Keep intake module names from colliding with ingest's (`config`, `http_util`, `llm`).
- **Email integrity:** `parse.normalize` only keeps an address that literally appears in the
source message — the model must never mint one (a wrong email is worse than none). It takes
the **first** address in the text, so a two-person message ("Alice a@x.com and Bob b@y.com")
could attach the wrong one; the human sees it in the proposal and can `edit email=…` before
approving. Cross-referencing multiple addresses to the named contact is a deliberate non-goal
for v1.
- **Double-approve guard:** `handle_reply` pops the pending proposal from the store *before*
awaiting the commit, so a second `yes` arriving mid-write is a no-op (asyncio is cooperative;
the pop is atomic w.r.t. other events). On commit failure the proposal is restored for retry.
- **Local-only parse:** intake text is real LP substance but goes ONLY to local Qwen via Spark
Control, never Claude — so no scrub boundary applies (same basis as the digest). Never call a
Spark directly; always go through `SPARK_CONTROL_URL`.

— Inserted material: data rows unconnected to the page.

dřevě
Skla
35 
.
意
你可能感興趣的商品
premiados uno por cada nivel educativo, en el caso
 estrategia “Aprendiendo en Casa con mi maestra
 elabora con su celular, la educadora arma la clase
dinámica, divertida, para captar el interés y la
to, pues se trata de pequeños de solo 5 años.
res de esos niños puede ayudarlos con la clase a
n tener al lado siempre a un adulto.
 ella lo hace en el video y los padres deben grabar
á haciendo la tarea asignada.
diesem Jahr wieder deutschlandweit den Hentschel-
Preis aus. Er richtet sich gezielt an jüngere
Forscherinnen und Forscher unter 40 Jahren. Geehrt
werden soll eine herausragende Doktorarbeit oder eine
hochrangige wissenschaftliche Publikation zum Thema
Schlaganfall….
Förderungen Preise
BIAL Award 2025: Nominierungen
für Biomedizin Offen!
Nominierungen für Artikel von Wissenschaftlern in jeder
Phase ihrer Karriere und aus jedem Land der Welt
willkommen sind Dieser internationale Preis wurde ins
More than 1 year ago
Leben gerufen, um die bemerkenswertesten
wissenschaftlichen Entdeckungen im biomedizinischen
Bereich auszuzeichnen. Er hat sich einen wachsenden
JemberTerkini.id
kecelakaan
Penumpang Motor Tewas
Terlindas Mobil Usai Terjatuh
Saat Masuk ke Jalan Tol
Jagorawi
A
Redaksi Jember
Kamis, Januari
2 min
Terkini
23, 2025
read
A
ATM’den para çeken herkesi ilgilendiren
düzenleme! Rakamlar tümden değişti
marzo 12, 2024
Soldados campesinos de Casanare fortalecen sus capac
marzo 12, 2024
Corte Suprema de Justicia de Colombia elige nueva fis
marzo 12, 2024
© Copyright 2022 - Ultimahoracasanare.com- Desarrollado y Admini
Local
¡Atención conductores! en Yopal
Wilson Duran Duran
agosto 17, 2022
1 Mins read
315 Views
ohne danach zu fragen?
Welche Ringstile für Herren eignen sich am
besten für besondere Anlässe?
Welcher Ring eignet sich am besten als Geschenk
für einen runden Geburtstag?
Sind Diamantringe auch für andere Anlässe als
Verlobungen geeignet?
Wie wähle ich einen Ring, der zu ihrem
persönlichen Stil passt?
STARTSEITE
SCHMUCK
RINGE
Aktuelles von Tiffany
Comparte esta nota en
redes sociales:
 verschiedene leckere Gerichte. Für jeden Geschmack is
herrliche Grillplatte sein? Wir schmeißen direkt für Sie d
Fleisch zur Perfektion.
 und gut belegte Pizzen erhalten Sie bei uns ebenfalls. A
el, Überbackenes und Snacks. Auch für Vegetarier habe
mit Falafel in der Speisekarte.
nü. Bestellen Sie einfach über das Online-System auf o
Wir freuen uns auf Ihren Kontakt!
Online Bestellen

- **Auth:** the CRM has no service-key path; the bot logs in as a dedicated CRM user
(`CRM_BOT_USERNAME`/`CRM_BOT_PASSWORD`) → Bearer JWT, re-login once on 401.
- **Tests** are offline: `test_parse.py` / `test_proposals.py` / `test_crm_client.py` stub the
network; `backend/test_intake_endpoints.py` boots the real server against a temp DB and
covers `/api/intake/match` + the create→match (no-duplicate) contract + provenance. A **live
Matrix smoke** needs creds + `matrix-nio` installed on the Spark — it can't run in CI.
## Config
All in `.env` (names in `.env.example`): `MATRIX_HOMESERVER`, `MATRIX_USER`,
`MATRIX_ACCESS_TOKEN`, `MATRIX_DEVICE_ID`, `MATRIX_INTAKE_ROOM`; `CRM_API_BASE`,
`CRM_BOT_USERNAME`, `CRM_BOT_PASSWORD`, `CRM_API_VERIFY_TLS`. Spark settings are inherited from
the ingest client (`SPARK_CONTROL_URL`, `CRM_CHAT_MODEL`).